Water distribution characteristic and effect on methane adsorption capacity in shale clay

Methane adsorption in shale is a gas-liquid-solid interaction rather than a gas-solid interaction by considering the initial water saturation in actual condition. As an important constituent of inorganic matter, clay minerals may affect gas-in-place of shale systems. Generally, Clay minerals are strongly hydrophilic with a water film bound on its surface, significantly reducing gas sorption capacity, which will lead to overestimate gas-in-place (GIP) of shale gas reservoir. In this work, we analyze the interactions between methane, water film and clay, and results reveal that: methane adsorption on clay (dry) is a typical gas-solid interaction; however, methane adsorption on clay bound water film should belong to gas-liquid interaction. Furthermore, a unified model is established to describe gas-water-clay interactions, in which, gas-solid Langmuir equation and gas-liquid Gibbs equation are integrated by water coverage coefficient. Meanwhile, a mathematical model is presented to quantify thickness of water films by considering surface force interactions between liquid film and clay. Our results show that, the water film thickness in shale clay pores mainly depends on relative humidity and pore size. Under a certain humidity condition (such as 0.98), the water saturation distribute in different sized pores mainly as: (i) capillary water in the small pores (< 6 nm); (ii) water film in the larger pores.
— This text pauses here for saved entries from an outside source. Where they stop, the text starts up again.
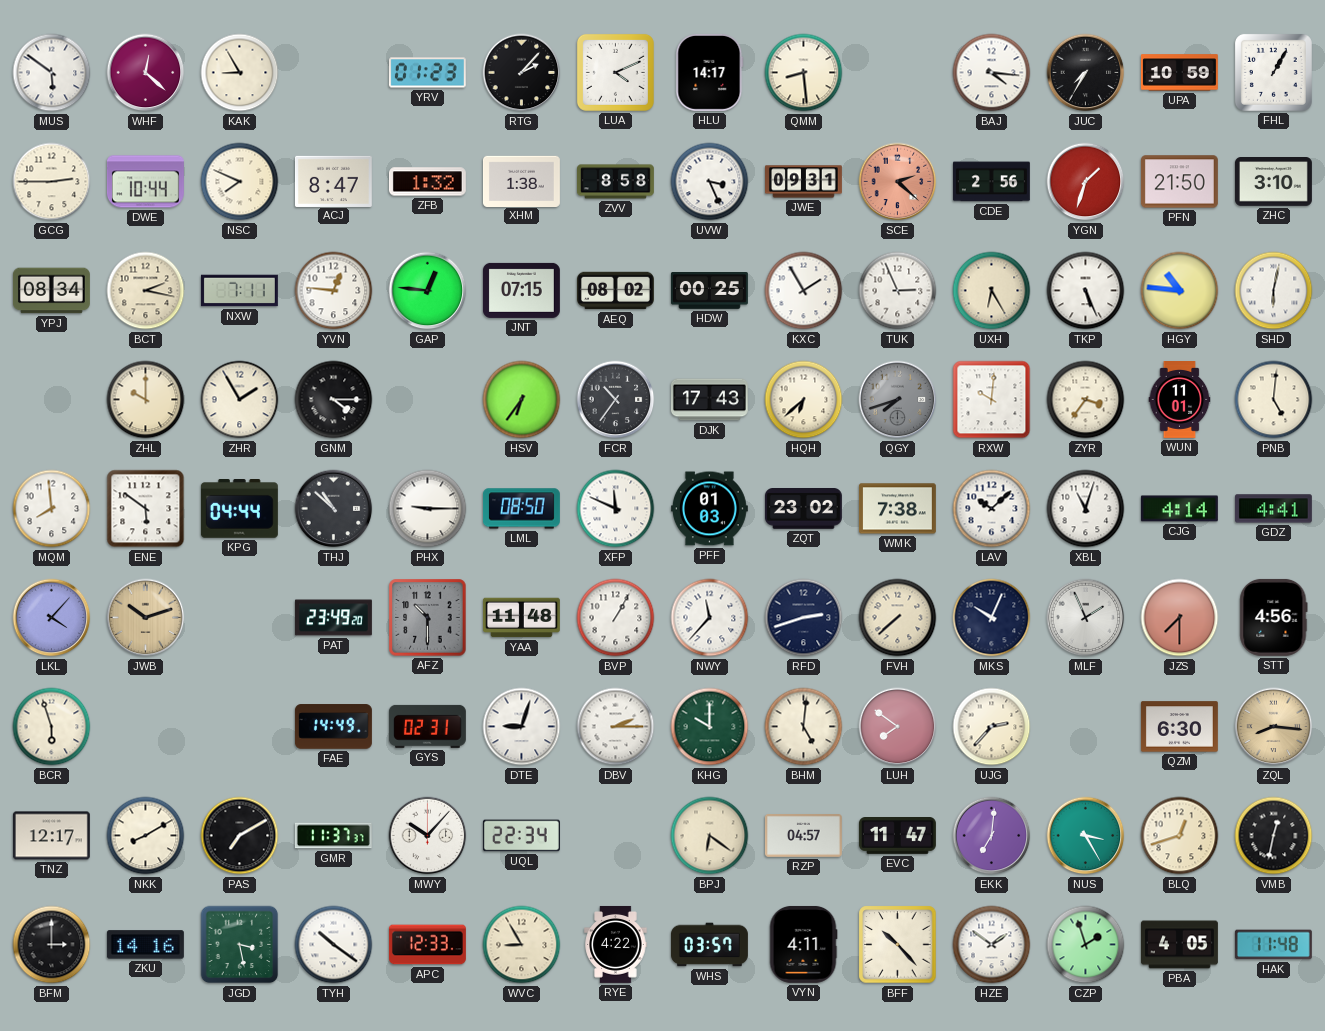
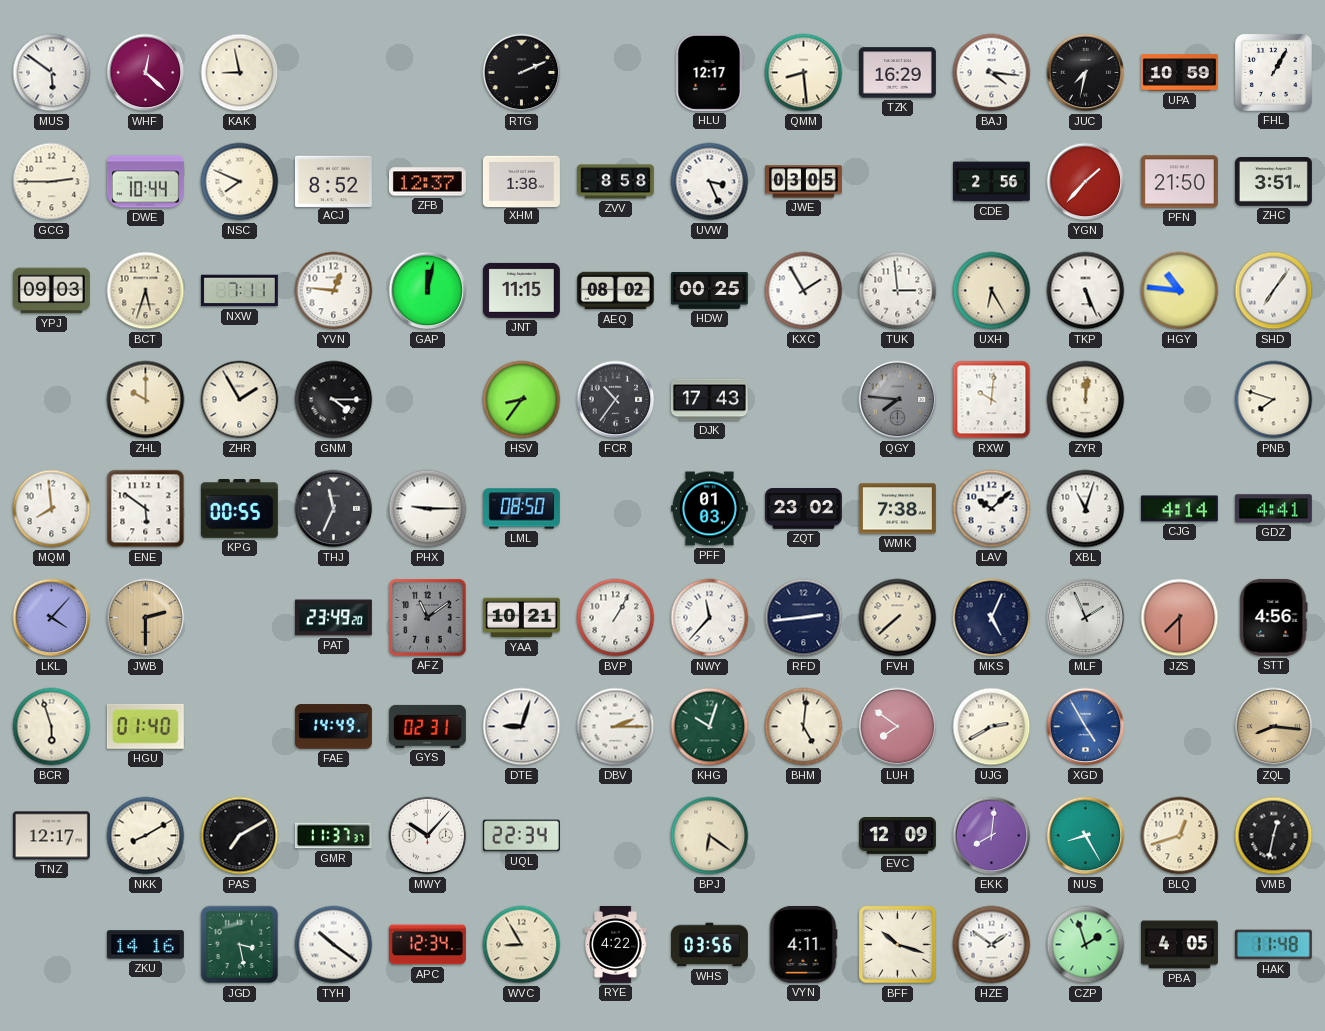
KAK: 8:55 -> 8:58
YRV: 01:23 -> none
RTG: 2:07 -> 2:11
LUA: 4:11 -> none
HLU: 14:17 -> 12:17
TZK: none -> 16:29
JUC: 7:35 -> 7:32
ACJ: 8:47 -> 8:52
ZFB: 1:32 -> 12:37
JWE: 09:31 -> 03:05
SCE: 2:22 -> none
YGN: 1:33 -> 1:37
ZHC: 3:10 -> 3:51
YPJ: 08:34 -> 09:03
BCT: 2:17 -> 5:33
GAP: 12:46 -> 12:02
JNT: 07:15 -> 11:15
TUK: 2:56 -> 2:59
SHD: 6:02 -> 7:06
HSV: 6:36 -> 8:36
HQH: 6:38 -> none
QGY: 7:42 -> 7:46
ZYR: 3:36 -> 12:01
WUN: 11:01 -> none
PNB: 5:01 -> 7:48
KPG: 04:44 -> 00:55
THJ: 10:52 -> 11:34
XFP: 11:49 -> none
JWB: 10:12 -> 2:30
AFZ: 10:30 -> 11:09
YAA: 11:48 -> 10:21
RFD: 2:42 -> 2:44
MKS: 10:04 -> 5:04
HGU: none -> 01:40
KHG: 10:00 -> 10:03
UJG: 2:37 -> 2:40
XGD: none -> 4:55
QZM: 6:30 -> none
RZP: 04:57 -> none
EVC: 11:47 -> 12:09
EKK: 7:01 -> 8:01
NUS: 3:25 -> 8:25
BFM: 3:00 -> none
APC: 12:33 -> 12:34
WHS: 03:57 -> 03:56
BFF: 10:23 -> 10:18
Thus, considering the water distribution characteristics, the effect of moisture on methane adsorption capacity is mainly for two aspects: (i) small pores (< 6 nm) blocked by water are invalid for methane adsorption, (ii) large pores bounded by water film change interaction characteristics for methane adsorption (from gas-solid interaction to the gas-liquid interaction). The overall effect could reduce the adsorption capacity by 80%-90%.